But Florida Republicans weren't willing to just roll over and allow 1.4 million people to suddenly start voting. The modern GOP has done their damndest to frame voting as a privilege, not a right, especially when they have no reason to think those people will vote for their party.

On Tuesday, the state House voted on party lines to advance a bill that defines "sexual offense" in the broadest of possible ways, including "opening an adult entertainment store within 250 feet of a school," so that more ex-felons are prevented from voting. More dramatically, the bill requires that every single former felon pay back all court costs and fees before they can be eligible to vote again, even if that wasn't a stipulation of their sentencing. The move is expected to affect more than 500,000 people who would otherwise be able to vote again.

State Democrats are calling the Republicans' legislative move a modern poll tax: a fee often introduced in Southern states after the Civil War to keep newly enfranchised black men from voting.

Republicans, of course, took umbrage to their rather naked move to disenfranchise potential voters. "To suggest that this is a poll tax inherently diminishes the atrocity of what a poll tax actually was,” Tampa Republican Jamie Grant told the Tampa Bay Times. “All we’re doing is following statute."

Emory University professor Carol Anderson, author of One Person, No Vote: How Voter Suppression Is Destroying Our Democracy, disagrees.

"This is a poll tax, which is in violation of the Constitution," she said over the phone. "There is a constitutional amendment saying, 'There shall not be a poll tax.'"

Anderson says the modern Republican attempts to restrict Amendment 4 are part of a long history of state governments looking for ways around constitutional guarantees to black people's right to vote. "In 1867, Congress passed the Reconstruction Act, which basically said that black people, black men, can vote," she said. "And Florida's response to that, in 1868, was to institute a felony disfranchisement law, and then to craft a series of crimes that basically only black people were charged with and convicted of. And that was the way to short-circuit the Reconstruction Act of 1867."

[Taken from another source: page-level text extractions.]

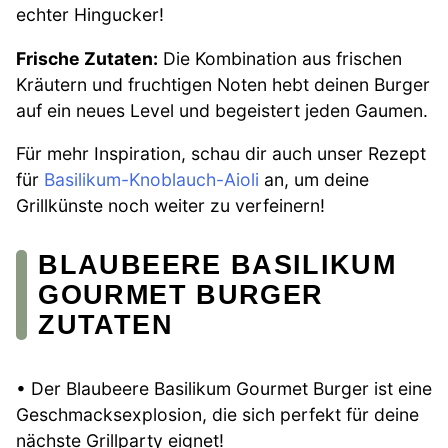
echter Hingucker!
Frische Zutaten:
Die Kombination aus frischen
Kräutern und fruchtigen Noten hebt deinen Burger
auf ein neues Level und begeistert jeden Gaumen.
Für mehr Inspiration, schau dir auch unser Rezept
für
Basilikum-Knoblauch-Aioli
an, um deine
Grillkünste noch weiter zu verfeinern!
BLAUBEERE BASILIKUM
GOURMET BURGER
ZUTATEN
• Der Blaubeere Basilikum Gourmet Burger ist eine
Geschmacksexplosion, die sich perfekt für deine
nächste Grillparty eignet!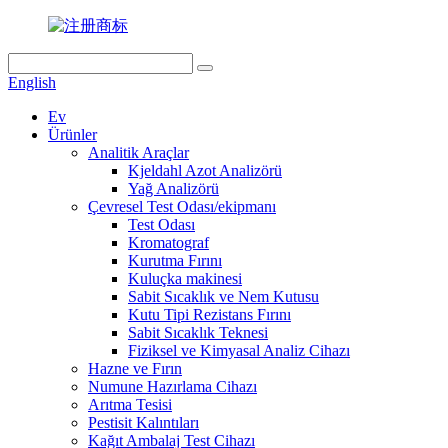
English
Ev
Ürünler
Analitik Araçlar
Kjeldahl Azot Analizörü
Yağ Analizörü
Çevresel Test Odası/ekipmanı
Test Odası
Kromatograf
Kurutma Fırını
Kuluçka makinesi
Sabit Sıcaklık ve Nem Kutusu
Kutu Tipi Rezistans Fırını
Sabit Sıcaklık Teknesi
Fiziksel ve Kimyasal Analiz Cihazı
Hazne ve Fırın
Numune Hazırlama Cihazı
Arıtma Tesisi
Pestisit Kalıntıları
Kağıt Ambalaj Test Cihazı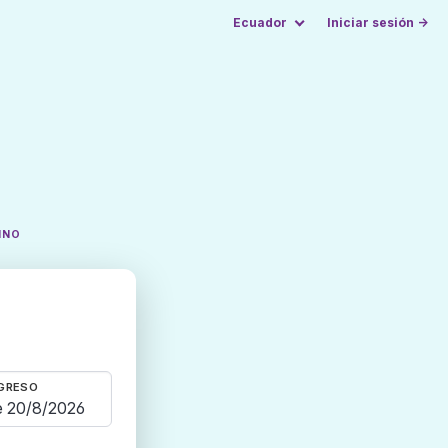
Ecuador
Iniciar sesión →
INO
GRESO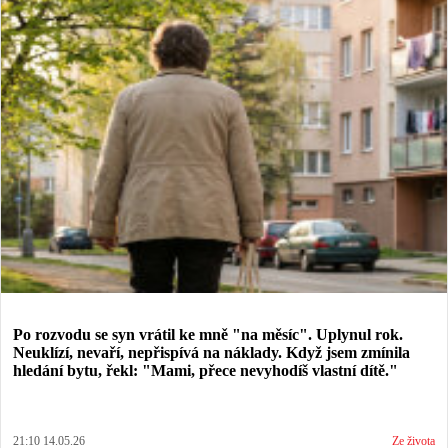
Po rozvodu se syn vrátil ke mně "na měsíc". Uplynul rok.
Neuklízí, nevaří, nepřispívá na náklady. Když jsem zmínila
hledání bytu, řekl: "Mami, přece nevyhodíš vlastní dítě."
21:10 14.05.26
Ze života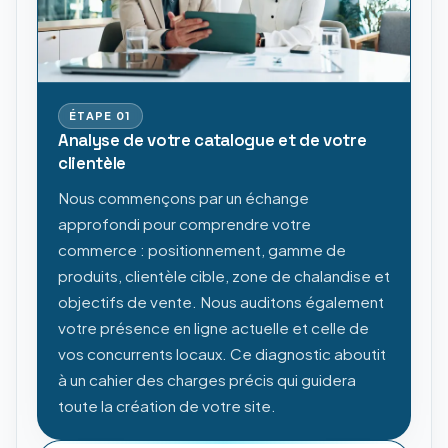
ÉTAPE
01
Analyse de votre catalogue et de votre
clientèle
Nous commençons par un échange
approfondi pour comprendre votre
commerce : positionnement, gamme de
produits, clientèle cible, zone de chalandise et
objectifs de vente. Nous auditons également
votre présence en ligne actuelle et celle de
vos concurrents locaux. Ce diagnostic aboutit
à un cahier des charges précis qui guidera
toute la création de votre site.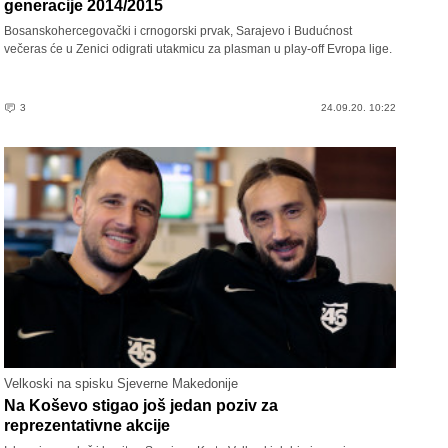
generacije 2014/2015
Bosanskohercegovački i crnogorski prvak, Sarajevo i Budućnost
večeras će u Zenici odigrati utakmicu za plasman u play-off Evropa lige.
3
24.09.20. 10:22
Velkoski na spisku Sjeverne Makedonije
Na Koševo stigao još jedan poziv za
reprezentativne akcije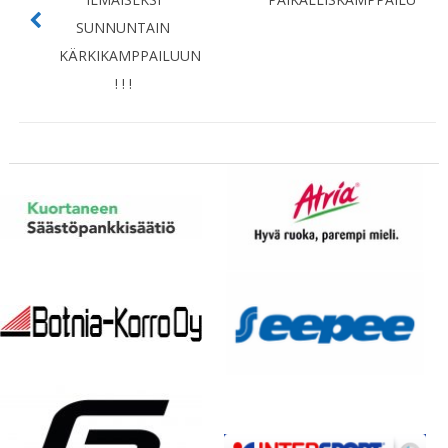
SUNNUNTAIN
KÄRKIKAMPPAILUUN
! ! !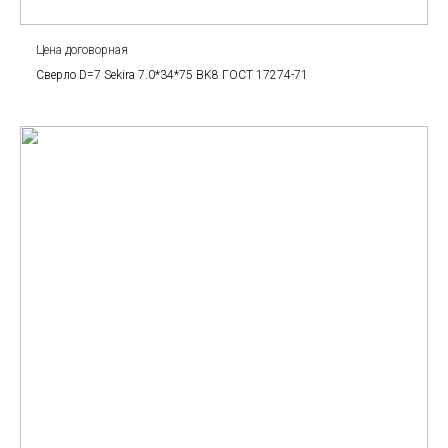
Цена договорная
Сверло D=7 Sekira 7.0*34*75 BK8 ГОСТ 17274-71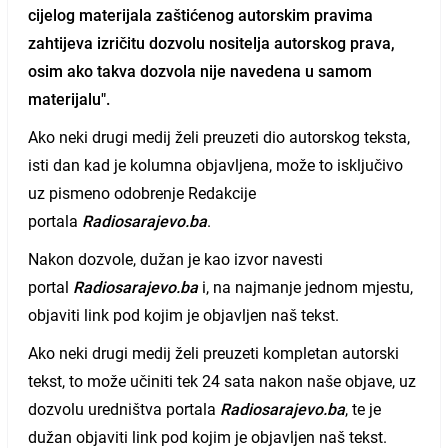
cijelog materijala zaštićenog autorskim pravima
zahtijeva izričitu dozvolu nositelja autorskog prava,
osim ako takva dozvola nije navedena u samom
materijalu".
Ako neki drugi medij želi preuzeti dio autorskog teksta,
isti dan kad je kolumna objavljena, može to isključivo
uz pismeno odobrenje Redakcije
portala
Radiosarajevo.ba
.
Nakon dozvole, dužan je kao izvor navesti
portal
Radiosarajevo.ba
i, na najmanje jednom mjestu,
objaviti link pod kojim je objavljen naš tekst.
Ako neki drugi medij želi preuzeti kompletan autorski
tekst, to može učiniti tek 24 sata nakon naše objave, uz
dozvolu uredništva portala
Radiosarajevo.ba
, te je
dužan objaviti link pod kojim je objavljen naš tekst.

Prior to Florida voters passing Amendment 4, more than 6 million Americans nationwide were permanently barred from voting because of past felony convictions. More than 2.2 million of them were black.

Florida's move to add more than a million people back to its voter rolls could have tremendous consequences in future presidential elections. Just last year, both the races for Florida senator and governor were close enough to trigger automatic recounts. Both Amendment 4 and Wednesday's announcement of a massive new voter-registration campaign, led by former gubernatorial candidate Andrew Gillum, are inspiring a lot of worry for Donald Trump's chances in 2020.

Even Senate Republican leader Mitch McConnell himself has made it clear, on the Senate floor, that expanded voting rights are a threat to Republican domination in government. It's no surprise that the GOP is looking back to before the civil rights era for ways to protect their minority rule. Felony disenfranchisement and poll taxes served the same purpose, which is to create legal ways to make sure that black people couldn't vote.

According to Anderson, the indignation over calling Amendment 4 what it is—a modern-day poll tax—is a common deflection. "These folks feign innocence," she said.